Le gouvernement totalement à la ramasse
Chaque semaine, des centaines de milliers d’achats de drogue transitent par le Darknet. Les vendeurs se cachent dans les méandres d’un Internet clandestin pour devenir des trafiquants d’une nouvelle espèce : les dealers du Net. Fini les ambiances à la Al Pacino avec des putes et de la coke, place au deal 2.0. En 2016, l’organisme Global Drug Survey a publié une étude à laquelle 100 000 personnes ont répondu à travers le monde. D’après cette étude, près de 12 % des sondés britanniques ont expliqué se fournir sur Internet. L’une des raisons principales : les transactions seraient plus fiables et plus sûres qu’au coin de la rue.
Le think tank Rand a fait une estimation du chiffre d’affaires de ces entrepreneurs d’un nouveau genre. “En prenant comme référence le mois de janvier 2016, le chiffre d’affaires global de ces marchés se situe entre 10,5 et 18,5 millions d’euros par mois”, résumait La Tribune en novembre dernier. Selon Bernard Debré, député de Paris, “il est temps de tirer la sonnette d’alarme”. Bernard Debré c’est ce député qui, en juin 2016, s’était fait livrer de la coke, des champignons et de la weed à l’Assemblée nationale. En faisant cela, il voulait prouver aux autorités qu’en quelques clics il était facile de pécho de la came.
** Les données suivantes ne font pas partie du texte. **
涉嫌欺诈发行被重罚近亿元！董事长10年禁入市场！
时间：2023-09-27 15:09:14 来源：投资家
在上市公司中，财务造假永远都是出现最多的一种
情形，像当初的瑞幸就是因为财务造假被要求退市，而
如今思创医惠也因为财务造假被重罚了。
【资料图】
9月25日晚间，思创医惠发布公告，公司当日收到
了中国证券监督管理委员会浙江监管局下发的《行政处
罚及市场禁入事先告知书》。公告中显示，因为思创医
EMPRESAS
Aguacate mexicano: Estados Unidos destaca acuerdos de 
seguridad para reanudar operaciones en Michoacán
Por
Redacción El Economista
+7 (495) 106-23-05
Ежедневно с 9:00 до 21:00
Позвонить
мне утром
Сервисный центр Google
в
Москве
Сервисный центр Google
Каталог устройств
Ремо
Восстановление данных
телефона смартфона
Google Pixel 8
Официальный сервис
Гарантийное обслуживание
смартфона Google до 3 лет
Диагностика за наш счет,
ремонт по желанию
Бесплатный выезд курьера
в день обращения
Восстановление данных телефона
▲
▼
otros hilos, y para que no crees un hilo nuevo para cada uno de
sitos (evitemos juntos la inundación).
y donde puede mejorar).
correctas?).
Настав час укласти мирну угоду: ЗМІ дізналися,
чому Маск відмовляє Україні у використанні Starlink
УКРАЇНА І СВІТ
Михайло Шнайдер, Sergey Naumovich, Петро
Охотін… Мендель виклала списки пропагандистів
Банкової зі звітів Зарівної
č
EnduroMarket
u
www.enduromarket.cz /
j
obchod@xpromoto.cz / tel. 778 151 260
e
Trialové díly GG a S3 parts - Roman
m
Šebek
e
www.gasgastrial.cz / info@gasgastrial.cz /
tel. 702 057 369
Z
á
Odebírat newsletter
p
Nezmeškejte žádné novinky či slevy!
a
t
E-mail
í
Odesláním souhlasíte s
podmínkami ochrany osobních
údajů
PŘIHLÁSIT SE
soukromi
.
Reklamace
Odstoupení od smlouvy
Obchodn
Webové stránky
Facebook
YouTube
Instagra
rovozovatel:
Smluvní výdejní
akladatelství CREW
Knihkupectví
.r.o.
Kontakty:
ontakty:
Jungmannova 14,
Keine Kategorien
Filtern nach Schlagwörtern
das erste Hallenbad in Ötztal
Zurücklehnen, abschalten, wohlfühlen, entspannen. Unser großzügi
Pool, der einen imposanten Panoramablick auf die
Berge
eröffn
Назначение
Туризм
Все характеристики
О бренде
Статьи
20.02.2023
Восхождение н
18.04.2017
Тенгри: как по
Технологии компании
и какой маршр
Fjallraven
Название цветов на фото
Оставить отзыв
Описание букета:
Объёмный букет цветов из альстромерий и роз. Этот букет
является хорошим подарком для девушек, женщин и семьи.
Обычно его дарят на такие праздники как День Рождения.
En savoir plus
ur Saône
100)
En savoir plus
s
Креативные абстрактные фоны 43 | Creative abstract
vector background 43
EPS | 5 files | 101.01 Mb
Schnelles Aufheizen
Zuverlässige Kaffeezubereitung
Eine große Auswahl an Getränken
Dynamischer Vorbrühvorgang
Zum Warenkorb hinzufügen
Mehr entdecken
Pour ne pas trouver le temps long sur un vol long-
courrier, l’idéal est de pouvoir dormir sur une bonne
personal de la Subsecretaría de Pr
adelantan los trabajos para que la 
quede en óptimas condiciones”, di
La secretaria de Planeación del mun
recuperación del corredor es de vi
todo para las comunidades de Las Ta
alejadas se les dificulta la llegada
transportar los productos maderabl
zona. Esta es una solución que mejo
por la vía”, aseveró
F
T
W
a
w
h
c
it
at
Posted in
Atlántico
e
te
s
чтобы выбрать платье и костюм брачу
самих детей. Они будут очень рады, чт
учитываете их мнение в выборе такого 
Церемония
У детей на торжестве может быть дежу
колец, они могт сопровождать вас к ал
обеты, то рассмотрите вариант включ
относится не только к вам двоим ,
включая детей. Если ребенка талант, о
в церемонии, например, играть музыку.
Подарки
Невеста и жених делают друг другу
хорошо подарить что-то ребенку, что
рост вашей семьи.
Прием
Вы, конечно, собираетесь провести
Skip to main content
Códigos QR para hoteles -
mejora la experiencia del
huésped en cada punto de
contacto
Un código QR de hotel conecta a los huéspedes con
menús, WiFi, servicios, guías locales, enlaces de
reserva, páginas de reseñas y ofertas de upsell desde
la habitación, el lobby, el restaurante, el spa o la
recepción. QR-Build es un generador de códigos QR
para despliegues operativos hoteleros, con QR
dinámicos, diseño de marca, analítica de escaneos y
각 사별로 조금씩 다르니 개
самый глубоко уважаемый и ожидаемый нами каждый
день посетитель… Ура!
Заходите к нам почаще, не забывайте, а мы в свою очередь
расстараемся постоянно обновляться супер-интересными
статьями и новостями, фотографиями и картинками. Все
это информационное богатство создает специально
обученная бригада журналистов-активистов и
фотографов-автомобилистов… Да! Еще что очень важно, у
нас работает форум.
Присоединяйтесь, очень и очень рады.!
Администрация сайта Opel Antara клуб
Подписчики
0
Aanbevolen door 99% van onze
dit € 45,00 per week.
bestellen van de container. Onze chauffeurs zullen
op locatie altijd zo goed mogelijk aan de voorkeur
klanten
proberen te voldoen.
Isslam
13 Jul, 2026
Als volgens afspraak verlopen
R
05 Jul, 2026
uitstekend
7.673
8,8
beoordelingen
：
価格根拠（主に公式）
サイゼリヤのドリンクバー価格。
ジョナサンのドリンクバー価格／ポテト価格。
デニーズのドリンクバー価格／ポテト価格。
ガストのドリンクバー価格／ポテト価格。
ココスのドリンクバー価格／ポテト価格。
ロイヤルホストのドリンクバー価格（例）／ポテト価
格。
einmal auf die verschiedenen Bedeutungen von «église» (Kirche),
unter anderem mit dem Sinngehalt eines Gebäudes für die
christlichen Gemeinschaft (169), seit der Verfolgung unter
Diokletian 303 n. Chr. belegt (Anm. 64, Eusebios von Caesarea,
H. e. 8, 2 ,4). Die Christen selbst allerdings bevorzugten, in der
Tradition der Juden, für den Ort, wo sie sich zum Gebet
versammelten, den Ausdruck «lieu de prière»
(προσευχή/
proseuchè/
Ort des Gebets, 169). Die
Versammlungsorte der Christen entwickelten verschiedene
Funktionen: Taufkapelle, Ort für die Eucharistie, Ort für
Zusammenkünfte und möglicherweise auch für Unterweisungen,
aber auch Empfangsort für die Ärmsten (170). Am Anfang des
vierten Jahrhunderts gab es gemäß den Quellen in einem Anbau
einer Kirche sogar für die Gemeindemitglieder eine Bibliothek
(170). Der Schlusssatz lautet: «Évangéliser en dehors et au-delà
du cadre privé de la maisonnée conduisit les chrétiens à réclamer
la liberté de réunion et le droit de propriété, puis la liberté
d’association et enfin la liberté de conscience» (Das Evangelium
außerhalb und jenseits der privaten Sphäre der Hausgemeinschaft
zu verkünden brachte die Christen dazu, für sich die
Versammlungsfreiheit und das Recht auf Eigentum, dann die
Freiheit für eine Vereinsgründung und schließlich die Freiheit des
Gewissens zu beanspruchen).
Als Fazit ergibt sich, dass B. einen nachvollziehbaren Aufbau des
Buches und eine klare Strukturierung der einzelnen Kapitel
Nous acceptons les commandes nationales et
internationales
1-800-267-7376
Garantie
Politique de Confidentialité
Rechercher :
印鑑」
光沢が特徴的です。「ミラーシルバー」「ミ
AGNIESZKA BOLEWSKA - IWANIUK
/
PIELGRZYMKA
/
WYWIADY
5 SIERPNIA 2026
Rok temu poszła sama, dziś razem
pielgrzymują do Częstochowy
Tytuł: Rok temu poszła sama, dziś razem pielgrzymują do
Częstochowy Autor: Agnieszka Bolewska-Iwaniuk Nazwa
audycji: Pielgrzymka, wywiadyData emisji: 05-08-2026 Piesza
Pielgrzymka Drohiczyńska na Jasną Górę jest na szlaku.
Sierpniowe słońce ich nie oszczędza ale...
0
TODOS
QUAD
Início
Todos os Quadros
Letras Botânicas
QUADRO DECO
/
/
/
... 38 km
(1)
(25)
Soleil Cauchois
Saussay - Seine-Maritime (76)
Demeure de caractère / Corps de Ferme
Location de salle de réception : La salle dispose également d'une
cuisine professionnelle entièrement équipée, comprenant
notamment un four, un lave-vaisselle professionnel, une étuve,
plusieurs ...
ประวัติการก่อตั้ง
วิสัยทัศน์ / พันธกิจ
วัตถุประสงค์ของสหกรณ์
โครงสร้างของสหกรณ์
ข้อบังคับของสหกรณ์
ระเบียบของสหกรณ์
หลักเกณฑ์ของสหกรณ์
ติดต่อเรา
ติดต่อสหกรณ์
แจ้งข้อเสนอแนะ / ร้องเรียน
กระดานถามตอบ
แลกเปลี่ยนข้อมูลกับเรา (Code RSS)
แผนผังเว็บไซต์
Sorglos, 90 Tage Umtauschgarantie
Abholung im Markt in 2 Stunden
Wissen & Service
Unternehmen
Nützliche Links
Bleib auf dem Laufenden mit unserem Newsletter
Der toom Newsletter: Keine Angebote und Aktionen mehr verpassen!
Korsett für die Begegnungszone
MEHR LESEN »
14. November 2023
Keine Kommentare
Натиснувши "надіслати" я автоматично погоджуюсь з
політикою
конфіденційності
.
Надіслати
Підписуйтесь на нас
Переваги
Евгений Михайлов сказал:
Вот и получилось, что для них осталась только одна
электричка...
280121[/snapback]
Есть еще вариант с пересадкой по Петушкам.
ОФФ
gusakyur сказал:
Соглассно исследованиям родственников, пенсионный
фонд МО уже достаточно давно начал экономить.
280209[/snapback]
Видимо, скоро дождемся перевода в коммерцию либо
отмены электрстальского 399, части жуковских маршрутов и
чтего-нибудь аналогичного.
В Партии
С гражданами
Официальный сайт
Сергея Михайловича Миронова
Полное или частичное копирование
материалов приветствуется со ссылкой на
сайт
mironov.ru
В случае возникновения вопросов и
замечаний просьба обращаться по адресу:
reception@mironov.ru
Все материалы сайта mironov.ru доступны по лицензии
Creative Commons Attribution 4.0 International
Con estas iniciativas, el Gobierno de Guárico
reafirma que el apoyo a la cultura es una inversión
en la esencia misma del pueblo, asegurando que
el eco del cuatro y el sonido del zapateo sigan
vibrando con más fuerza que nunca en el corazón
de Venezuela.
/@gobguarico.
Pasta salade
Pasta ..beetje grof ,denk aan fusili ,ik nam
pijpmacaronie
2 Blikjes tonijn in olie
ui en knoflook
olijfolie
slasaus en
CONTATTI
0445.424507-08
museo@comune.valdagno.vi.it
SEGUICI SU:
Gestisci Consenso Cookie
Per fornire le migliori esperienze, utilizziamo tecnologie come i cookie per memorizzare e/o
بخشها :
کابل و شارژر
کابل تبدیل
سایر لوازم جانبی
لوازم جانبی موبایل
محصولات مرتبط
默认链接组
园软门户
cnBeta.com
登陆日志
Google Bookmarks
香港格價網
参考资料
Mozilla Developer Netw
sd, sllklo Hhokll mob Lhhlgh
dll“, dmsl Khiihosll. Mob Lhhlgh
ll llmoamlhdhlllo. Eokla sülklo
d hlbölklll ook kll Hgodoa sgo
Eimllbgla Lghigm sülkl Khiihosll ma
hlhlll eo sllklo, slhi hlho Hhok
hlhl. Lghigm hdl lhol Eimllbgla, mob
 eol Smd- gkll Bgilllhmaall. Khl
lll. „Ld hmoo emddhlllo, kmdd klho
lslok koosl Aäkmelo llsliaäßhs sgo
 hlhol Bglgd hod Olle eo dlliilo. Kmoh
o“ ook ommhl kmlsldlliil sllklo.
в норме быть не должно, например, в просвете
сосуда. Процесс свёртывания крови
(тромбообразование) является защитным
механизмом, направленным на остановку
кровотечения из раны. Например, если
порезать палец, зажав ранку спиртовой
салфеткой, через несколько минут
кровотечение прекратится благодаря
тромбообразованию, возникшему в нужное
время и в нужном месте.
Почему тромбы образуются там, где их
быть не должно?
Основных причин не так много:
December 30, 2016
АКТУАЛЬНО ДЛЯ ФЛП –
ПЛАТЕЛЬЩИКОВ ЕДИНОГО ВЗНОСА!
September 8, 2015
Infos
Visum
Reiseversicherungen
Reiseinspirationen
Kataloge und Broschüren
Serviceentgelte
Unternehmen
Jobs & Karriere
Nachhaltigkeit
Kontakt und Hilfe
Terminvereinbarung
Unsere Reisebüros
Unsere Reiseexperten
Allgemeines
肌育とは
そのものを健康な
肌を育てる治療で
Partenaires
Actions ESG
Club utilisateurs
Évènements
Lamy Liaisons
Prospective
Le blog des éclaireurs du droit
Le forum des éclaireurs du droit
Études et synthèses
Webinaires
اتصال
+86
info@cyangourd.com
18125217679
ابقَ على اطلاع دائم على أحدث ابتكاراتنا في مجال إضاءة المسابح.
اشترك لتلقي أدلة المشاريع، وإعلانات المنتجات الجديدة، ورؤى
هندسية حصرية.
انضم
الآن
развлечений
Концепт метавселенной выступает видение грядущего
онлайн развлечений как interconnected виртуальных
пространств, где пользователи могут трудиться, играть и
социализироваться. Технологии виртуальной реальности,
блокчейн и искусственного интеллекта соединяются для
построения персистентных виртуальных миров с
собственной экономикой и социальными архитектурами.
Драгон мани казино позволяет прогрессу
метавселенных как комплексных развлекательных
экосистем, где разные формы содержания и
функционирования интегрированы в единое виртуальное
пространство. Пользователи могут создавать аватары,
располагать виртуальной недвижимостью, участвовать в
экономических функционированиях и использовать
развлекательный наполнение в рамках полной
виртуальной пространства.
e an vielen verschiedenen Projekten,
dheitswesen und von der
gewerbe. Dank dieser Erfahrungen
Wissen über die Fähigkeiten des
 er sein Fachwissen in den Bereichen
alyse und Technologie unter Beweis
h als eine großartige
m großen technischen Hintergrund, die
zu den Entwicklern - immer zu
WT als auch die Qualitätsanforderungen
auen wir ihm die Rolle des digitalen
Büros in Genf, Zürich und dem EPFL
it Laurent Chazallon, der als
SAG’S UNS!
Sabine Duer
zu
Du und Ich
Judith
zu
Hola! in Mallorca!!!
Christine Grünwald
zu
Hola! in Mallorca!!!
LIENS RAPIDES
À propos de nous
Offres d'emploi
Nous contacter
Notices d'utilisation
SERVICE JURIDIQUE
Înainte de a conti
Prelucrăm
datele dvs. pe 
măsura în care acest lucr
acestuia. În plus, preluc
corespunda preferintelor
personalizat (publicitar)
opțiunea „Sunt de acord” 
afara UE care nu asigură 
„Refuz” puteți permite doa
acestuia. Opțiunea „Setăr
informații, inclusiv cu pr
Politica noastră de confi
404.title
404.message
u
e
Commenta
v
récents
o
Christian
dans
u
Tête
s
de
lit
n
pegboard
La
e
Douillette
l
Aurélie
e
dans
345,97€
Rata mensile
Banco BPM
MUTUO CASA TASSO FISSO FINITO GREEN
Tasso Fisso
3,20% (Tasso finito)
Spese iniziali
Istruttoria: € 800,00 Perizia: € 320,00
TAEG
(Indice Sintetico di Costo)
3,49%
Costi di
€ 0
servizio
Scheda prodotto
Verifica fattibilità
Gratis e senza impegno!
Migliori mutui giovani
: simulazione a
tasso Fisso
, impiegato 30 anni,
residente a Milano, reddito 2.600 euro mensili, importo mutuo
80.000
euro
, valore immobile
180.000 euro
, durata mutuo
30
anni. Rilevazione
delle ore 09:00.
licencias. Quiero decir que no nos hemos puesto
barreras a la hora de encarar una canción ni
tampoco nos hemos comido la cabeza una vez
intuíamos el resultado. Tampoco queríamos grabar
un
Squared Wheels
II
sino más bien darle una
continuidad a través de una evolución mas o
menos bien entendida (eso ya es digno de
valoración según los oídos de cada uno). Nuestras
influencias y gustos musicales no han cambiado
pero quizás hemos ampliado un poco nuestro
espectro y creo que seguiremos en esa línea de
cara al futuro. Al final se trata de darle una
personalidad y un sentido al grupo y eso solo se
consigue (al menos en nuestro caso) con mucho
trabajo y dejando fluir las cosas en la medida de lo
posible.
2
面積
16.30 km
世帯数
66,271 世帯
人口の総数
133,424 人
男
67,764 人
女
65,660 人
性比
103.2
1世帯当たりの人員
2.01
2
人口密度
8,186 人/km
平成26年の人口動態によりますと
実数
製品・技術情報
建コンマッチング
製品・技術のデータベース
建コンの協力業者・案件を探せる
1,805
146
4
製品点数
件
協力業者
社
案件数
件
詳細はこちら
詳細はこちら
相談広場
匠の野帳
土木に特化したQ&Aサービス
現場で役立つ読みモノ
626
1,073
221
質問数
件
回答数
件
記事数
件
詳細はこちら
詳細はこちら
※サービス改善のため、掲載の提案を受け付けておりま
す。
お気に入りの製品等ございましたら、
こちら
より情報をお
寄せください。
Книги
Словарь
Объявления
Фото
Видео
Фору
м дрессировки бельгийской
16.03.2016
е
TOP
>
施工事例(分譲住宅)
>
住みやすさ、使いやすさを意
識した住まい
En France, seule une centaine de gendarmes, douaniers et policiers sont formés pour traquer les dealers du Web. Avec plus de 40 000 sites dédiés à la vente de drogue sur le Darknet, autant vous dire que les dealers ont de beaux jours devant eux. Certains se font cependant parfois choper, comme Ross Ulbritch, créateur du site Silk Road. Vous vous posez alors cette question : “Pourquoi les autorités n’agissent pas en prenant le problème à bras-le-corps ?”. La réponse est simple : le Darknet est un monde parallèle, un électron libre que personne ne peut saisir.
Le Darknet, pour le meilleur et pour le pire
Acheter de la weed est une chose, mais le Darknet offre des services bien plus obscurs que celui-ci. Cet Internet parallèle qui a plus de 3 millions d’utilisateurs n’a aucune limite : c’est un peu la poubelle du Web, là où tout ce que l’humanité a inventé de pire est réuni.
Avec la même méthode, vous pourrez tomber sur des offres commerciales délirantes : des armes lourdes à partir de 400 euros, de la TNT, des cartes bleues volées mais aussi des organes à greffer. Toujours dans le délire le plus total, vous pourrez vous attacher les services d’un tueur un gage, rejoindre une communauté néo-nazie ou terroriste, parier sur des combats avec mise à mort ou bien encore consulter des sites pédophiles.
Mais le Darknet est aussi le fer de lance de la liberté d’expression. Il y a certes des cybers délinquants, mais il y a également des citoyens activistes où des journalistes défendant les droits de l’homme. En quelques clics, stoners, pédophiles, terroristes et protecteur des droits de l’homme peuvent se côtoyer sur un réseau commun.